Thanks for your help.
Zack

“Unbelievable,” Alex whispered in amazement. That certainly didn’t sound like Zack had any plans of putting a bullet through his head. Did he suspect what Levy and Sergio were up to, and therefore embezzled fifty million dollars into his account at California Savings & Loan? He was
certainly trying to make a run for it with this money. Clever boy! Sergio and Levy had clearly overestimated Zack’s loyalty.

The second e-mail was in French, addressed to Cécile d’Aubray in Geneva.

 
Cécile,
This is our last night apart. We’ll leave for Geneva at midday tomorrow and we will be immensely rich.
With love,
ZStJ

Zack wanted to leave the country and go to Geneva—with fifty million dollars in his luggage. Not too shabby. A third e-mail was addressed to a lawyer named John Sturgess in LA, asking him to forward a drafted document immediately to the US Attorney’s Office in New York, as discussed. Alex printed all the e-mails. Swissair had confirmed two flights for Mr. John Fallino and Ms. Cécile d’Aubray to Geneva, and there was also confirmation of an Air Canada flight to Vancouver for Zachary St. John.

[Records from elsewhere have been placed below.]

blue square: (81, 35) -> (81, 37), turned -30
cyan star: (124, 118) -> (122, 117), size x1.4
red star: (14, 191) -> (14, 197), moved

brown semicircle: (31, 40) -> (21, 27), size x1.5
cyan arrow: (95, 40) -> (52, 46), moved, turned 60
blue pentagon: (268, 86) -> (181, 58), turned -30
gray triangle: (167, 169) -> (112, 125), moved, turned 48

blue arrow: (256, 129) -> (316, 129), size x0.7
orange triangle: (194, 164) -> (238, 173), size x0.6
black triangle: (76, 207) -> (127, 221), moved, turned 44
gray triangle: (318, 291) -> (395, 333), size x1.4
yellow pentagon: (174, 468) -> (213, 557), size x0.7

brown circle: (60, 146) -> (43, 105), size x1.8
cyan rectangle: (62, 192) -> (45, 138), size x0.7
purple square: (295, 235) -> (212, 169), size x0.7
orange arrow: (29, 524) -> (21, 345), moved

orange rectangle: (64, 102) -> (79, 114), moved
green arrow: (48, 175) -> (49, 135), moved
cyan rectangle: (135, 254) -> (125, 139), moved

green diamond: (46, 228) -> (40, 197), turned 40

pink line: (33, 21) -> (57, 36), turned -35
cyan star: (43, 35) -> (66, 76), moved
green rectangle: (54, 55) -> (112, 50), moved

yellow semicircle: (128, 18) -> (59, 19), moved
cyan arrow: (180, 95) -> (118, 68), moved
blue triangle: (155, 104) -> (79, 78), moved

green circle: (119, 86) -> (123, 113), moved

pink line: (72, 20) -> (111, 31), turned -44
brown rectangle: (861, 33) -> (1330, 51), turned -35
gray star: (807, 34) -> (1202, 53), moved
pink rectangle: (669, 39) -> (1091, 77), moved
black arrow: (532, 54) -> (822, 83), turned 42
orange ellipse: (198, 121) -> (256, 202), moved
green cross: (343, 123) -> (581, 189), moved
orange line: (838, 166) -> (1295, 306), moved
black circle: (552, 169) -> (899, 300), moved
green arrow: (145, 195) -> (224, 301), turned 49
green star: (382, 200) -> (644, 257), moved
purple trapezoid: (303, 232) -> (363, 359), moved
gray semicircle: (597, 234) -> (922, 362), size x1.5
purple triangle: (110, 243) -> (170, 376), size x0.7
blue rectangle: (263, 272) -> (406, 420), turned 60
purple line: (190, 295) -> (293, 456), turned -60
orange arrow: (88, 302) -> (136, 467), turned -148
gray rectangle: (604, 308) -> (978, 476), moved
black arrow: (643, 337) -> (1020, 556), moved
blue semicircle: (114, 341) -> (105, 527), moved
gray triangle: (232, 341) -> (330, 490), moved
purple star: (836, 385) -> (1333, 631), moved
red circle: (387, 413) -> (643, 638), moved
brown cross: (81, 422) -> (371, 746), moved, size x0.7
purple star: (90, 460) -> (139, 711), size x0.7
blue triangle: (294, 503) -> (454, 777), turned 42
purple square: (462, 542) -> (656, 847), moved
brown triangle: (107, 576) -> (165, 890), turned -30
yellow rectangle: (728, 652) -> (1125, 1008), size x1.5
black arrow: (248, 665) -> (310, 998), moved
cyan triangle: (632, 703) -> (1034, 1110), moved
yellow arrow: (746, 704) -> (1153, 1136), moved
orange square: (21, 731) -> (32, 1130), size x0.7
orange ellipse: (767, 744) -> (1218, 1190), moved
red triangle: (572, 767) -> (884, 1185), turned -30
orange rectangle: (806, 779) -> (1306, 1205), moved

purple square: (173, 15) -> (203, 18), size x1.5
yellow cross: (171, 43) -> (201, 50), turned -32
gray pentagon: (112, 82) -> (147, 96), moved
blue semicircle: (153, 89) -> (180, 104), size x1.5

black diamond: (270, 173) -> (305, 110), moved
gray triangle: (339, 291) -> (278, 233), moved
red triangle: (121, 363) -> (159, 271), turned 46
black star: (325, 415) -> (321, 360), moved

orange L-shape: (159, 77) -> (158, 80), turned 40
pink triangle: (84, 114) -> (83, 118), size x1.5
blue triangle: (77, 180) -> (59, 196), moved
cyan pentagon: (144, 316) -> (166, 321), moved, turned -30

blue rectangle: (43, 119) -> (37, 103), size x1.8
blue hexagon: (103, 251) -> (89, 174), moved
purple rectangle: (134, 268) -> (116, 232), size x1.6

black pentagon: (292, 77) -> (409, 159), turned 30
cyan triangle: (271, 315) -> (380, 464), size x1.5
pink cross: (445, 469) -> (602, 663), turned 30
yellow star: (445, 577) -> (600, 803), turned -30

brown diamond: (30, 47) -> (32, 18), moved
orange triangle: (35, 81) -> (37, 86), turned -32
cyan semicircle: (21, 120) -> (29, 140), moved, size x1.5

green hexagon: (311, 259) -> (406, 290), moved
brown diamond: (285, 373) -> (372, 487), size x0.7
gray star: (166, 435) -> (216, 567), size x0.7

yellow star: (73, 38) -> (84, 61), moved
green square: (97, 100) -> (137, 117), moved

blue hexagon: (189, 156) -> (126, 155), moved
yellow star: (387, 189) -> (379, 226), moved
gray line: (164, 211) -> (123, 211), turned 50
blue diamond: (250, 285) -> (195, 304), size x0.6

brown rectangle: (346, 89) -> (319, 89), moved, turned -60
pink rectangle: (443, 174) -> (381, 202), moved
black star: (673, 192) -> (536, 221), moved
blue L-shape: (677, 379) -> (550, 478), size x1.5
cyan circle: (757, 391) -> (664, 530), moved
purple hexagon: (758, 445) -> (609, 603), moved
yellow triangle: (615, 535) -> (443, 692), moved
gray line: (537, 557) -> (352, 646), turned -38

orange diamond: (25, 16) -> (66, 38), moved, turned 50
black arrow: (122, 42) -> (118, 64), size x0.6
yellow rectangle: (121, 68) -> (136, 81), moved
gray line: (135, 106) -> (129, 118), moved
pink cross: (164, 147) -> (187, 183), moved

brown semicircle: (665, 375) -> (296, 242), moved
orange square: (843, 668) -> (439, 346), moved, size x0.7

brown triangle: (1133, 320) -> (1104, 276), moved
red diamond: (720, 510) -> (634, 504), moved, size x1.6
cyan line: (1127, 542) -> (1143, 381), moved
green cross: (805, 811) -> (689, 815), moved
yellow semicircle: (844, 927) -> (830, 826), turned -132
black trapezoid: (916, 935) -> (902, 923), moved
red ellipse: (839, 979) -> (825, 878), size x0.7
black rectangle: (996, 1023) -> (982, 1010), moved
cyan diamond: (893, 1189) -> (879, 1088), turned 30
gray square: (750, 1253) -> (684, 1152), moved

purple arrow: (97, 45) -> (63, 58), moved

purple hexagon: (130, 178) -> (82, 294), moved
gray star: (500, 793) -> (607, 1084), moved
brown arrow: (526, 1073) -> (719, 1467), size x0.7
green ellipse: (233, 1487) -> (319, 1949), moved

Zack’s third unread message was by far the most interesting. The lawyer, John Sturgess, had sent him a three-page document in which Zack confessed to all of the illegal deals that he administered on behalf of Levy and Vitali, including the dates and amounts of transfers. This document directly threatened those who wanted to sacrifice him.

Alex slowly put two and two together and it all became clear as day. A chill ran down her spine when she realized what it meant. There was no way that Zack had committed suicide. Someone making such elaborate plans for his future wouldn’t put a .38 to his head and pull the trigger. Zack was planning to disappear in a few hours with fifty million dollars. Leaving behind a hundred million dollar debt and a ruined investment firm and wreaking havoc by sending his written confession to the US attorney.

But someone had spoiled his plan—someone with no interest in the value of a human life. Alex didn’t doubt for a second that Sergio had gotten rid of this dangerous accomplice, disguising the act as a suicide. It was a clever ploy; it seemed quite reasonable that someone in Zack’s situation would prefer death over prison.

Alex suddenly remembered that she was standing next to a dead body. With shaking hands, she collected the pages spewed out by the printer. On impulse, she deleted all the e-mails and emptied the trash. Her heart pounded frantically. If Sergio found out what she knew, she was as dead as Zack.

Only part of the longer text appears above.